The US authorities want him and the WikiLeaks journalists in prison for life because they did not just expose their dirty secrets; they made billions of people realise that the war against secrecy—when secrecy is not used to protect citizens, but rather to cover up state criminality at the highest level—can be won. That is a devastating prospect for the US authorities, and actually for the US's enemies as well. Russia, China, North Korea, and Iran may have been very happy to see how WikiLeaks exposed US war crimes, torture, and extrajudicial killings by drones; they may have been happy when WikiLeaks embarrassed the US. But at the same time, they fear that, sooner or later, it might happen to them as well. They could be the next to have their dirty secrets exposed.
In the digital world, it's very difficult to control secrets. The fact that in less than a decade, the Pentagon, the Department of State, the CIA and the NSA lost control of their dirty secrets demonstrates how vulnerable they are. And so the US, its allies and its enemies need a tragic ending: they need to show anyone who dares to do what Julian Assange and WikiLeaks have done that the consequences of such actions are devastating.

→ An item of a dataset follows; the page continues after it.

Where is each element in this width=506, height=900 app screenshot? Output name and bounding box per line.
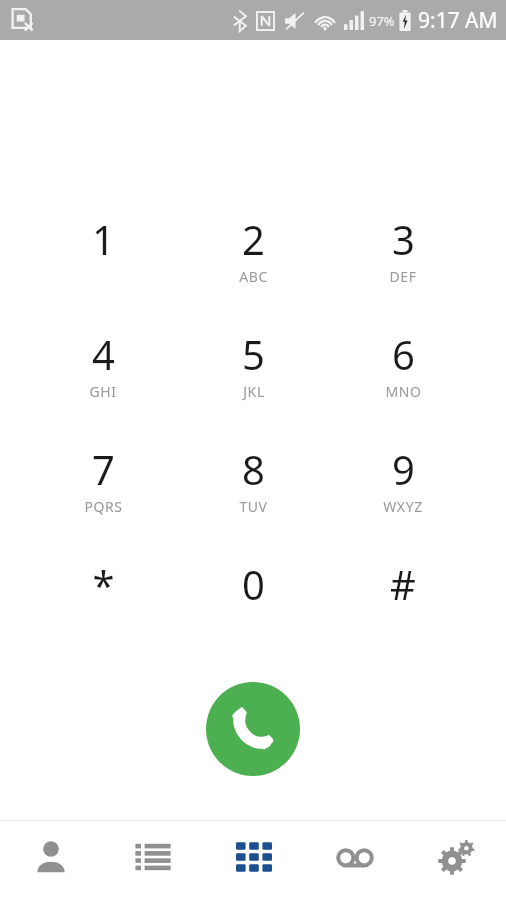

They have to build a powerful deterrent to terrify everyone, which is what they are doing to Julian Assange. Whereas we journalists, intellectuals, artists want the exact opposite: we want to build a world in which journalists and whistleblowers can reveal war crimes and torture, and be safe and free afterwards. We want to build a world where the highest levels of power are accountable, and are not above the law.
Daniel Ellsberg, who released the Pentagon Papers, said that this was the single most important press-related case in history. Why, then, don't we see more mention of it in the international press? Shouldn't there be outrage, given the legal precedent it would set for journalists around the world?
I think that in the last two years, many things have changed and we are now seeing a mobilisation in support of Julian Assange and the WikiLeaks journalists. All the press giants are running editorials opposing his extradition; the biggest journalistic unions are opposing it; artists and intellectuals are speaking out. I will not forget the media's role in crushing Julian Assange and the WikiLeaks journalists—thereby making a long demonisation campaign against him possible—but the brutal arrest of Assange and the charges against him have made media people realise how devastating this case is for press freedom globally. We need even more: we need a mass mobilisation, millions from London to New York, from Dhaka to Rome, taking to the streets to ask for the US to drop the charges and the investigation into the WikiLeaks journalists. Only mass mobilisation can save them—British and American justice systems won't save them. The British and American justice systems keep protecting the war criminals and the torturers—that is who they are—whereas we want a world where the war criminals go to prison and the journalists are free and safe.